Como se ha dicho antes –continúa-, el bloqueo califica como un acto de genocidio, en virtud de la Convención para la Prevención y la Sanción del Delito de Genocidio de 1948, y en un acto de guerra económica, de conformidad con la Declaración relativa al derecho de la guerra marítima, adoptada por la Conferencia Naval de Londres de 1909.
El bloqueo inflige importantes afectaciones al bienestar material, psíquico y espiritual del pueblo cubano, e impone graves obstáculos a su desarrollo económico, cultural y social.

En virtud de esta política, Cuba continúa sin poder exportar e importar libremente productos y servicios hacia o desde los Estados Unidos, no puede utilizar el dólar estadounidense en sus transacciones financieras internacionales o tener cuentas en esa moneda en bancos de terceros países. Tampoco se le permite tener acceso a créditos de bancos en Estados Unidos, de sus filiales en terceros países y de las instituciones financieras internacionales como el Banco Mundial, el Fondo Monetario Internacional (FMI) o el Banco Interamericano de Desarrollo (BID).

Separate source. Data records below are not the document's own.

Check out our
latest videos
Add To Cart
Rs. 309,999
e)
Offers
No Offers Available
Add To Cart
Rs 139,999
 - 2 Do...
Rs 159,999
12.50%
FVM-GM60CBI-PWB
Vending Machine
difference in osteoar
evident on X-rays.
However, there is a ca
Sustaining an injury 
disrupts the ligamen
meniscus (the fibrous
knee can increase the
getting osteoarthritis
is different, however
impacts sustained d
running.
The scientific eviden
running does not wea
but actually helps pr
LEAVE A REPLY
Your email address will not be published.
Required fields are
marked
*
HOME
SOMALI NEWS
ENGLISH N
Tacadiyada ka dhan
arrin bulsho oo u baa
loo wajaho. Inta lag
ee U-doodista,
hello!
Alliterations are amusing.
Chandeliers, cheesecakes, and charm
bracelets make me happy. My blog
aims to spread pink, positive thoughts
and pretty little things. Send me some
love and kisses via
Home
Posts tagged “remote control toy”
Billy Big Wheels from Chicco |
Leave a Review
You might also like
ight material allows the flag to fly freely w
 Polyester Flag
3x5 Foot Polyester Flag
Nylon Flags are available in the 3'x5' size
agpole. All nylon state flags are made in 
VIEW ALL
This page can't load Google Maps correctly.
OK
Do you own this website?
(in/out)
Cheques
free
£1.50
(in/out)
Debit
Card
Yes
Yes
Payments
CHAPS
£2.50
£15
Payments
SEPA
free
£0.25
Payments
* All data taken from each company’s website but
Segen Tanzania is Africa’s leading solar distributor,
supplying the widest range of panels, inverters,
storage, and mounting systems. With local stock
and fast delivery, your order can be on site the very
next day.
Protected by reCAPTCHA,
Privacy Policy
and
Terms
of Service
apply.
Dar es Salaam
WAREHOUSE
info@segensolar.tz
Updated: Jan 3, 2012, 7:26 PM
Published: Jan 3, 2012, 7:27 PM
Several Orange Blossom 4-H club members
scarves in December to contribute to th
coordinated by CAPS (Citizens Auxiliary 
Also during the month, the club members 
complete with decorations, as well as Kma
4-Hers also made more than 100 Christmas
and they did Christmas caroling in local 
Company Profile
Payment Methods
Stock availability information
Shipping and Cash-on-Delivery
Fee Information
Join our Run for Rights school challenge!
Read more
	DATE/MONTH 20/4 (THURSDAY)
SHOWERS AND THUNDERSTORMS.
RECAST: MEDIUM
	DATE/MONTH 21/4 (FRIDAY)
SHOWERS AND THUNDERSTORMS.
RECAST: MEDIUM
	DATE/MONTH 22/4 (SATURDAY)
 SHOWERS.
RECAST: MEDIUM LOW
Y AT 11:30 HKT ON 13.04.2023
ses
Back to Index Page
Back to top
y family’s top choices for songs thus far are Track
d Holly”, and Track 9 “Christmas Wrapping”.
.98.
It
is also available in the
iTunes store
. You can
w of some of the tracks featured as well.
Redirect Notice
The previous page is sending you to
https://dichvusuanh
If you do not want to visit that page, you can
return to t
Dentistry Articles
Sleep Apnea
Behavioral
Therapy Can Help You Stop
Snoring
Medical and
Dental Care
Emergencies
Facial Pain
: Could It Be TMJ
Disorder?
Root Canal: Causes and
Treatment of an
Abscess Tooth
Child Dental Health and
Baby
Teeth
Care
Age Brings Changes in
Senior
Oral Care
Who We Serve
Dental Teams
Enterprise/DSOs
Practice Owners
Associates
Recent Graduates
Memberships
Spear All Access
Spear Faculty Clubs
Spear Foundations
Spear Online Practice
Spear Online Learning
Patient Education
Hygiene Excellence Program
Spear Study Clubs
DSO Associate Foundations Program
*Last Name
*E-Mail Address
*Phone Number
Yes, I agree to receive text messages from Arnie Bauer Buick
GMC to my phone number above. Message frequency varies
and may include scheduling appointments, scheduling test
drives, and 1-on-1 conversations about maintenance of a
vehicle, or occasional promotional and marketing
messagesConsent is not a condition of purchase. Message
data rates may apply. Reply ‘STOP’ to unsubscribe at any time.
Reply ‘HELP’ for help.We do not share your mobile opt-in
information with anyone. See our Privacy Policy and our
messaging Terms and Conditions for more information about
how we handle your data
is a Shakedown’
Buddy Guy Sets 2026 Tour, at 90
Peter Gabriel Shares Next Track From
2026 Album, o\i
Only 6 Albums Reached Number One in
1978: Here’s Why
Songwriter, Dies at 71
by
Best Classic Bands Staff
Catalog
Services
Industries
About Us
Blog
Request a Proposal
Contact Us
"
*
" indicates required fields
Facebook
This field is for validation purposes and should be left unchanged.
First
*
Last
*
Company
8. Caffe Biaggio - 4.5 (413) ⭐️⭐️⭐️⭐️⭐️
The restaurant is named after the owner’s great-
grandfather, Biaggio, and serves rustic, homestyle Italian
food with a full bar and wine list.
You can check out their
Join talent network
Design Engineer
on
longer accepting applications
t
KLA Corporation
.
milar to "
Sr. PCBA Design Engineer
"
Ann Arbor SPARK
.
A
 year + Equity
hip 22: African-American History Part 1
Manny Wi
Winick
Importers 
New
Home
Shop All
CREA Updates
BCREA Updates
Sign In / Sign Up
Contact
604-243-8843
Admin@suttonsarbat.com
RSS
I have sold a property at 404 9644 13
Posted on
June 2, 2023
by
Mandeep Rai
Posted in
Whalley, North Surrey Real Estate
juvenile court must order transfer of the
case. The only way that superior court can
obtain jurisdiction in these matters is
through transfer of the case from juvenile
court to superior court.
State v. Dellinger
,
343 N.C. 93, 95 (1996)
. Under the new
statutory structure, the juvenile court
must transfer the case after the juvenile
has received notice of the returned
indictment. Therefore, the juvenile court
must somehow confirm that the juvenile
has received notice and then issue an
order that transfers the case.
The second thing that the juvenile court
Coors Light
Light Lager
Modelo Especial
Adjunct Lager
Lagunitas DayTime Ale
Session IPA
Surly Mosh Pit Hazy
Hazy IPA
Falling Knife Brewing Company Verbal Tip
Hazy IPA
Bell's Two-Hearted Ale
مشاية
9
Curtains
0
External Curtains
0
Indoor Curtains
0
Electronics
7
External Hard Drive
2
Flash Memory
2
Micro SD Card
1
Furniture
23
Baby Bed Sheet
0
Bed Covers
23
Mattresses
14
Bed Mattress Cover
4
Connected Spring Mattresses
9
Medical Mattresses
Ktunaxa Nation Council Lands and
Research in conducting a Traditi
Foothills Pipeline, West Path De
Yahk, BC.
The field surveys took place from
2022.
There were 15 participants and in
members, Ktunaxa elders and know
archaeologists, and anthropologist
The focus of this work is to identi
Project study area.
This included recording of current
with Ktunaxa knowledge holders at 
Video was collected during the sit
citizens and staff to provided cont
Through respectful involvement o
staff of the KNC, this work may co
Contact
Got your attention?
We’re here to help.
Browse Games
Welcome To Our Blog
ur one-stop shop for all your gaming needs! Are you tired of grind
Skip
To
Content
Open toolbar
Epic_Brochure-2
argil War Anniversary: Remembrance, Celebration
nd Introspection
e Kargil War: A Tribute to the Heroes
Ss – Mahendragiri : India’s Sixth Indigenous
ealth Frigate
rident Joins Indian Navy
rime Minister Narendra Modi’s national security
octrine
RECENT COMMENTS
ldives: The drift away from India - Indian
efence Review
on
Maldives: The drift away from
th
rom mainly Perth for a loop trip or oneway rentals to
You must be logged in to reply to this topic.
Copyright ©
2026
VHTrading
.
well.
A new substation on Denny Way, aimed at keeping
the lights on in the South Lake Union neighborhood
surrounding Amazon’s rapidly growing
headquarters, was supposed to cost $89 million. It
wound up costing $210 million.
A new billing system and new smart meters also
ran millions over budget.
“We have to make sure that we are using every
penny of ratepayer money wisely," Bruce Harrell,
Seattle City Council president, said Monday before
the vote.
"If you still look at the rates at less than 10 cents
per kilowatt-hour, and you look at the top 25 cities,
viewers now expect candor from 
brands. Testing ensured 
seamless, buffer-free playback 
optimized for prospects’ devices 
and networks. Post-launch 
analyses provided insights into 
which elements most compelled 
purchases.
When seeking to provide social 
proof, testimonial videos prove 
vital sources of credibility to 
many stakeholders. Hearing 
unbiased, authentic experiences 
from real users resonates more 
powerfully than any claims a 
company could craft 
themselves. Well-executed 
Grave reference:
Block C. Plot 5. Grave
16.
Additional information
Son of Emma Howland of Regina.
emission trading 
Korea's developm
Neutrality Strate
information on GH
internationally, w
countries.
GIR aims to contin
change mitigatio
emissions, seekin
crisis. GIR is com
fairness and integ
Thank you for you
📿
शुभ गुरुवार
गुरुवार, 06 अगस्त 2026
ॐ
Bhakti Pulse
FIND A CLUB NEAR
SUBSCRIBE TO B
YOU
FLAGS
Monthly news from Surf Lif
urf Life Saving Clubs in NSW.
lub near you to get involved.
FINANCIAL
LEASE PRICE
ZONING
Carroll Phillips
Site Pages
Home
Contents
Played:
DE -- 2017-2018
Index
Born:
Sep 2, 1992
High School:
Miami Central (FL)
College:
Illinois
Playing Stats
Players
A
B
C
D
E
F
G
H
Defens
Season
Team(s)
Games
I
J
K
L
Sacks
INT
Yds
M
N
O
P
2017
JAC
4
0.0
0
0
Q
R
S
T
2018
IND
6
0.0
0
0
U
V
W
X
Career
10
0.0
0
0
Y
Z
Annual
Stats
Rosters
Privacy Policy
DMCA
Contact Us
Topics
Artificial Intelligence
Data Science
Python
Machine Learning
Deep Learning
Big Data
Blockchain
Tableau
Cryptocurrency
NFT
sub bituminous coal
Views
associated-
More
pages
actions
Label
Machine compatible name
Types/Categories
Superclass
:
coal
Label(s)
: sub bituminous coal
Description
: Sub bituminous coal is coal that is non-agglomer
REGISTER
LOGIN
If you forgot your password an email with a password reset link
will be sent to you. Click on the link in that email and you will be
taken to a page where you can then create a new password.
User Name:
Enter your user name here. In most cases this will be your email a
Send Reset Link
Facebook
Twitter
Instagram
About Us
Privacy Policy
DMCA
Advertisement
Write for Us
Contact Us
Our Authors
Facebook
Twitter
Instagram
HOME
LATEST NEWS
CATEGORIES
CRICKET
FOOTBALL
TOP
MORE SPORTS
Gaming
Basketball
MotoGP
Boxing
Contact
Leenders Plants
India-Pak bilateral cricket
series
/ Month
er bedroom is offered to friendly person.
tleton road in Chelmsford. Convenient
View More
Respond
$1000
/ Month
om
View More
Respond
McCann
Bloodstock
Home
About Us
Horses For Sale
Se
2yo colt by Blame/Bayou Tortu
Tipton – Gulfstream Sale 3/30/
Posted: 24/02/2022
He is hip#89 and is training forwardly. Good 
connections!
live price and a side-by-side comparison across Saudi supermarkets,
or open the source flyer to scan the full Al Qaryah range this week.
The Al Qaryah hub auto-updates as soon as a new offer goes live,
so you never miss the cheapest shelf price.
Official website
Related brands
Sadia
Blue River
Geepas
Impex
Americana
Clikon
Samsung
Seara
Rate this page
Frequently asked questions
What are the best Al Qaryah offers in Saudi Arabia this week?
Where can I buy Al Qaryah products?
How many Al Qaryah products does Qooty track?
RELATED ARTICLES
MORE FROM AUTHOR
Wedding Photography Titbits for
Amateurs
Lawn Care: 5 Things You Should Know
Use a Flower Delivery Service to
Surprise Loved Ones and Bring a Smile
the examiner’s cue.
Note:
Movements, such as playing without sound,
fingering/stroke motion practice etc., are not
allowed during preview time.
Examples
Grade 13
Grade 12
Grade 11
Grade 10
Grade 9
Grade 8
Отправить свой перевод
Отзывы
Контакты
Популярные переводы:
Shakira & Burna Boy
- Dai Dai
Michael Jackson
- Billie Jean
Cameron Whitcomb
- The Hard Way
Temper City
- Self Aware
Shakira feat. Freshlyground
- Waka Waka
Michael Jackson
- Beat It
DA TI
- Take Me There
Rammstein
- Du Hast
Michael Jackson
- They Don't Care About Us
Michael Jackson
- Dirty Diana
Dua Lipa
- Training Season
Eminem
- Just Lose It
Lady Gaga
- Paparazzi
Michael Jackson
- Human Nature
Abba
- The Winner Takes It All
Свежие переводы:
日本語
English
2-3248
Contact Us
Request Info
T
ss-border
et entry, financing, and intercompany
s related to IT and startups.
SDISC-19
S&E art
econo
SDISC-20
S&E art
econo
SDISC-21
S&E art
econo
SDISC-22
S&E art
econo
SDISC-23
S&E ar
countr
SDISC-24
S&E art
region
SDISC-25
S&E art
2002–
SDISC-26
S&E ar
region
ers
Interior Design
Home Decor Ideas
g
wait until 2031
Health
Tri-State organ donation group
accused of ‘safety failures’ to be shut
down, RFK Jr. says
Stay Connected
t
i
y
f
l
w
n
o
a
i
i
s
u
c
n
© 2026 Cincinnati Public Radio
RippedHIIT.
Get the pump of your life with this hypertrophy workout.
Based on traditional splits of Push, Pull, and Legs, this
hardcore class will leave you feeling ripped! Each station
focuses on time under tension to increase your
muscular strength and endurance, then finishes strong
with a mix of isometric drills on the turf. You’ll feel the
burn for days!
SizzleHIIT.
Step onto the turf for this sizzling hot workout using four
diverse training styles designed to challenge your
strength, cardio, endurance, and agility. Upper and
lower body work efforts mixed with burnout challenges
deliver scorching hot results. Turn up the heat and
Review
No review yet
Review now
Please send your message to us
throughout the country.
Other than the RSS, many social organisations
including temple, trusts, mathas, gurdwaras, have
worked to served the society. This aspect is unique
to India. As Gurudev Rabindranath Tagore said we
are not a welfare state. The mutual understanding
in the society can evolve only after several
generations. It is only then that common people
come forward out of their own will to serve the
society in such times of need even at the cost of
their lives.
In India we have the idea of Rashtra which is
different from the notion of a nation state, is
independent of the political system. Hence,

Contiene el informe numerosos ejemplos de los daños económicos causados por el bloqueo al pueblo cubano, en el período comprendido entre abril de 2013 y junio de 2014. Asimismo, desnuda una vez más el alcance extraterritorial de la cruel política norteamericana, diseñada para aislar a un pequeño país, por defender su soberanía y su derecho a escoger libremente su futuro.

No hay un solo ámbito de actividades económicas y sociales del pueblo cubano que quede exento de la acción destructiva y desestabilizadora que impone esta política ilegal.

El daño económico ocasionado al pueblo cubano por la aplicación del bloqueo económico, comercial y financiero de los Estados Unidos contra Cuba, considerando la depreciación del dólar frente al valor del oro en el mercado internacional, asciende a 1 112 534 000 000 de dólares, a pesar de la reducción del precio del oro en comparación con el período anterior. A precios corrientes, durante todos estos años, el bloqueo ha provocado perjuicios por más de 116 880 millones de dólares norteamericanos.

“El bloqueo contra Cuba debe cesar. Es el sistema de sanciones unilaterales más injusto, severo y prolongado que se ha aplicado contra país alguno. En 22 ocasiones la Asamblea General se ha pronunciado, por abrumadora mayoría, a favor del respeto del Derecho Internacional, el cumplimiento de los Principios y Propósitos de la Carta de las Naciones Unidas y el derecho del pueblo cubano a escoger por sí mismo su propio destino. Ello debe respetarse”, asegura este documento.